What's the difference between them? When do they output different results?

3

There are 3 best solutions below

0
Sweeper On BEST ANSWER

LocalDate.equals, like most other equals method implementations, will always return false if you pass it something other than a LocalDate, even if they represent the same day:

System.out.println(LocalDate.now().equals(HijrahDate.now())); // false

ChronoLocalDate.isEqual compares whether the two dates are the same day, i.e. the same point on the local time line:

System.out.println(LocalDate.now().isEqual(HijrahDate.now())); // true
0
Most Noble Rabbit On

The equals() method will give the same result as isEqual(), but only if the argument passed is of the same type (in this case, LocalDate).

isEqual() can be called with a ChronoLocalDate (JapaneseDate, ThaiBuddhistDate...)

public boolean isEqual(ChronoLocalDate other)
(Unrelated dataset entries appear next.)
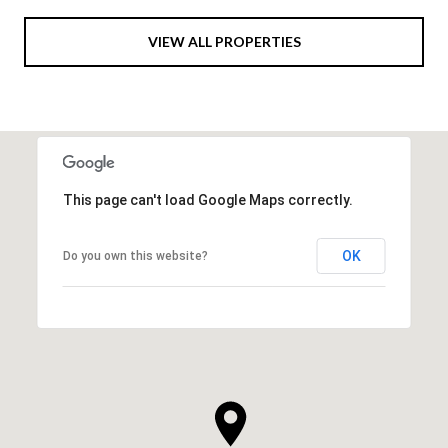
VIEW ALL PROPERTIES
This page can't load Google Maps correctly.
OK
Do you own this website?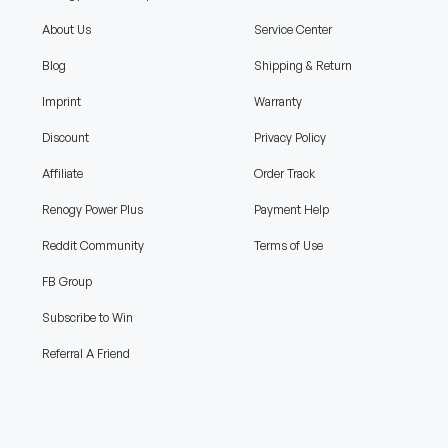
About Us
Service Center
Blog
Shipping & Return
Imprint
Warranty
Discount
Privacy Policy
Affiliate
Order Track
Renogy Power Plus
Payment Help
Reddit Community
Terms of Use
FB Group
Subscribe to Win
Referral A Friend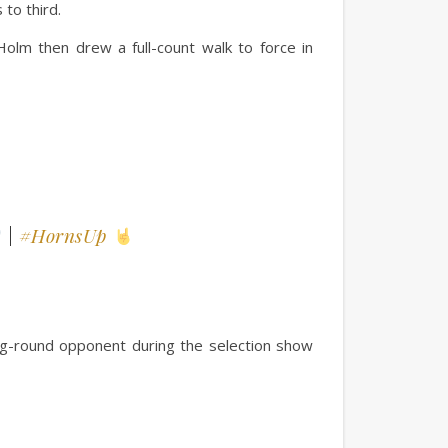
 to third.
olm then drew a full-count walk to force in
|
#HornsUp
ng-round opponent during the selection show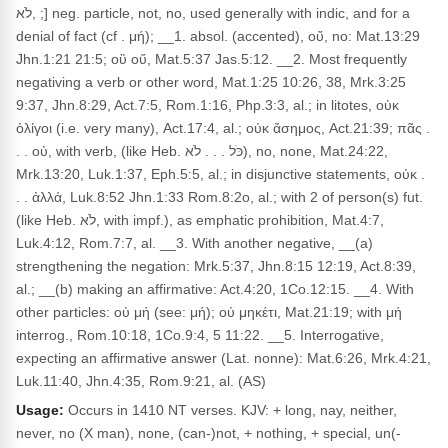
,לֹא ;] neg. particle, not, no, used generally with indic, and for a
denial of fact (cf . μή); __1. absol. (accented), οὔ, no: Mat.13:29
Jhn.1:21 21:5; οὒ οὕ, Mat.5:37 Jas.5:12. __2. Most frequently
negativing a verb or other word, Mat.1:25 10:26, 38, Mrk.3:25
9:37, Jhn.8:29, Act.7:5, Rom.1:16, Php.3:3, al.; in litotes, οὐκ
ὀλίγοι (i.e. very many), Act.17:4, al.; οὐκ ἄσημος, Act.21:39; πᾶς .
. . οὐ, with verb, (like Heb. כֹּל . . . לֹא), no, none, Mat.24:22,
Mrk.13:20, Luk.1:37, Eph.5:5, al.; in disjunctive statements, οὐκ .
. . ἀλλά, Luk.8:52 Jhn.1:33 Rom.8:2o, al.; with 2 of person(s) fut.
(like Heb. לֹא, with impf.), as emphatic prohibition, Mat.4:7,
Luk.4:12, Rom.7:7, al. __3. With another negative, __(a)
strengthening the negation: Mrk.5:37, Jhn.8:15 12:19, Act.8:39,
al.; __(b) making an affirmative: Act.4:20, 1Co.12:15. __4. With
other particles: οὐ μή (see: μή); οὐ μηκέτι, Mat.21:19; with μή
interrog., Rom.10:18, 1Co.9:4, 5 11:22. __5. Interrogative,
expecting an affirmative answer (Lat. nonne): Mat.6:26, Mrk.4:21,
Luk.11:40, Jhn.4:35, Rom.9:21, al. (AS)
Usage:
Occurs in 1410 NT verses. KJV: + long, nay, neither,
never, no (X man), none, (can-)not, + nothing, + special, un(-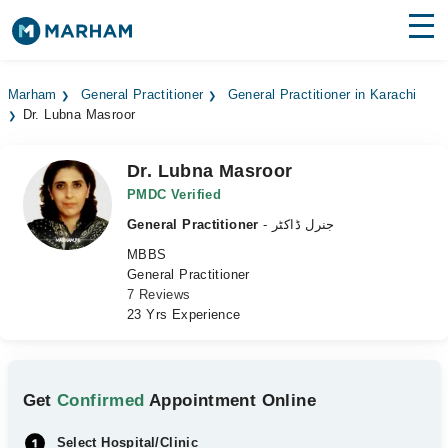
Find Doctors
Hospitals
Marham
General Practitioner
General Practitioner in Karachi
Dr. Lubna Masroor
Surgeries
Medicines
Labs
Dr. Lubna Masroor
PMDC Verified
Health Hub
General Practitioner
- جنرل ڈاکٹر
MBBS
Forum
General Practitioner
7 Reviews
Join as Doctor
23 Yrs Experience
Login
Get
Confirmed
Appointment Online
Select Hospital/Clinic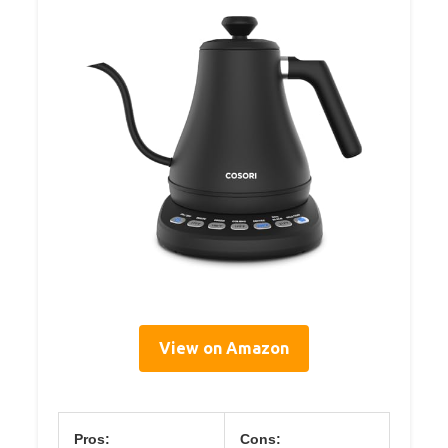
View on Amazon
Pros:
Cons: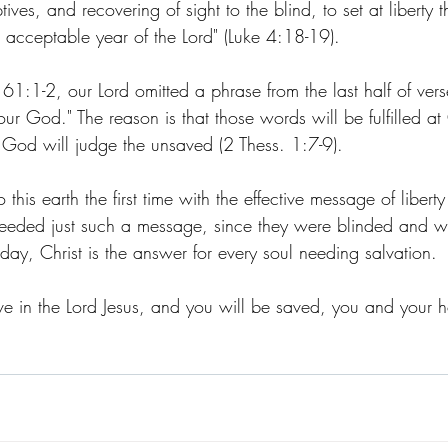
ives, and recovering of sight to the blind, to set at liberty 
 acceptable year of the Lord" (Luke 4:18-19). 
 61:1-2, our Lord omitted a phrase from the last half of ver
r God." The reason is that those words will be fulfilled at
 God will judge the unsaved (2 Thess. 1:7-9). 
 this earth the first time with the effective message of liber
needed just such a message, since they were blinded and w
oday, Christ is the answer for every soul needing salvation.
ve in the Lord Jesus, and you will be saved, you and your ho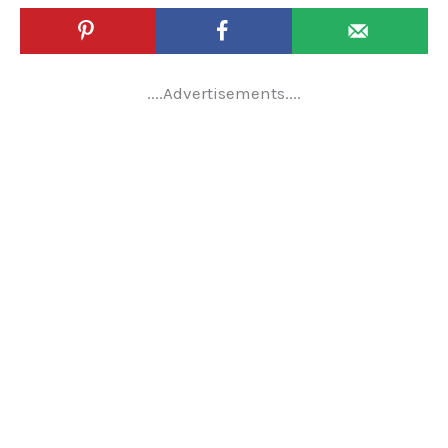
....Advertisements....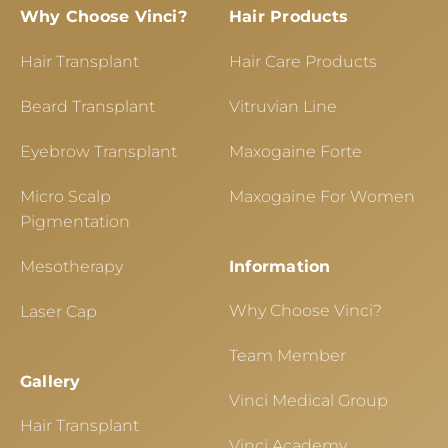
Why Choose Vinci?
Hair Products
Hair Transplant
Hair Care Products
Beard Transplant
Vitruvian Line
Eyebrow Transplant
Maxogaine Forte
Micro Scalp
Maxogaine For Women
Pigmentation
Mesotherapy
Information
Why Choose Vinci?
Laser Cap
Team Member
Gallery
Vinci Medical Group
Hair Transplant
Vinci Academy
equals() will return false if the argument is not a LocalDate:

@Override
public boolean equals(Object obj) {
    if (this == obj) {
        return true;
    }
    if (obj instanceof LocalDate) {
        return compareTo0((LocalDate) obj) == 0;
    }
    return false;
}
0
Anonymous On

equals() can handle any reference type

There are two good answers. For the sake of completeness I want to make explicit that the observation by Most Needed Rabbit implies that you can pass something that isn’t a ChronoLocalDate to equals() but not to isEqual(). For example:

    System.out.println(LocalDate.of(2021, Month.MAY, 26).equals("2021-05-26"));

Output:

false

This is standard behaviour of the equals method in Java.

Trying to use isEqual() similarly gives a compile error:

    System.out.println(LocalDate.of(2021, Month.MAY, 26).isEqual("2021-05-26"));

The method isEqual(ChronoLocalDate) in the type LocalDate is not applicable for the arguments (String)

Passing a string or yet a different type is not often useful, though.

equals() tolerates null; isEqual() does not

Possibly a bit more surprisingly the two methods also treat null differently.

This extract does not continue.